I have a large matrix of over 100K observations to cluster using hierarchical clustering. Due to the large size, i do not have the computing power to calculate the distance matrix.
To overcome this problem I chose to aggregate my matrix to merge those observations which were identical to reduce my matrix to about 10K observations. I have the frequency for each of the rows in this aggregated matrix. I now need to incorporate this frequency as a weight in my hierarchical clustering.
I want to use hclust in the stats package. From the help information for hclust the arguments are as follows:
hclust(d, method = "complete", members = NULL)
The information for the members argument is:,
NULL or a vector with length size of
d. See the ‘Details’ section. When you look at the details section you get: If
members != NULL, then
d is taken to be a dissimilarity matrix between clusters instead of dissimilarities between singletons and
members gives the number of observations per cluster. This way the hierarchical cluster algorithm can be ‘started in the middle of the dendrogram’, e.g., in order to reconstruct the part of the tree above a cut (see examples). Dissimilarities between clusters can be efficiently computed (i.e., without
hclust itself) only for a limited number of distance/linkage combinations, the simplest one being squared Euclidean distance and centroid linkage. In this case the dissimilarities between the clusters are the squared Euclidean distances between cluster means.
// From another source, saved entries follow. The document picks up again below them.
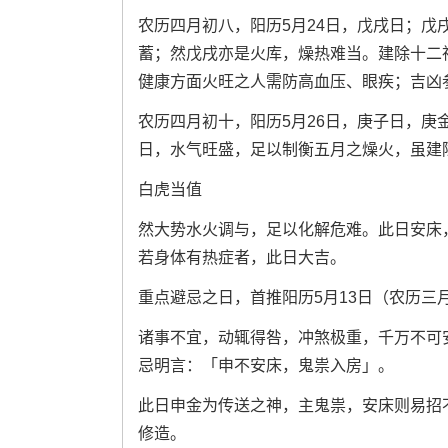
农历四月初八，阳历5月24日，戊戌日；
蓄；然戊戌亦是火库，燥热难当。建除十二
健康方面火旺之人需防高血压、眼疾；吉凶
农历四月初十，阳历5月26日，庚子日，
日，水气旺盛，足以制衡五月之燥火，虽建
白虎当值
然大势水火调与，足以化解危难。此日安床
若身体有热症者，此日大吉。
重点避忌之日，首推阳历5月13日（农历
诸事不宜，动辄得咎，冲煞极重，千万不可
忌明言：「申不安床，鬼祟入房」。
此日申金为传送之神，主鬼祟，安床则易招
修造。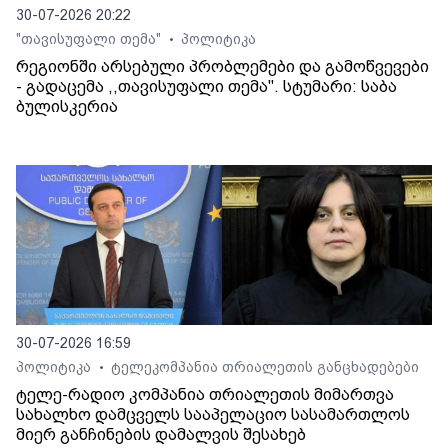
30-07-2026 20:22
"თავისუფალი თემა"
პოლიტიკა
•
რეგიონში არსებული პრობლემები და გამოწვევები
- გადაცემა ,,თავისუფალი თემა". სტუმარი: საბა
ბულისკერია
30-07-2026 16:59
პოლიტიკა
ტელეკომპანია თრიალეთის განცხადებები
•
ტელე-რადიო კომპანია თრიალეთის მიმართვა
სახალხო დამცველს სააპელაციო სასამართლოს
მიერ განჩინების დამალვის შესახებ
From the above description, i am unsure if i can assign my frequency weights to the members arguments as it is not clear if this is the purpose of this argument. I would like to use it like this:
hclust(d, method = "complete", members = df$freq)
Where df$freq is the frequency of each row in the aggregated matrix. So if a row is duplicated 10 times this value would be 10.
If anyone can help me that would be great or can put me in contact with the developers of hclust as its not clear what this argument is for.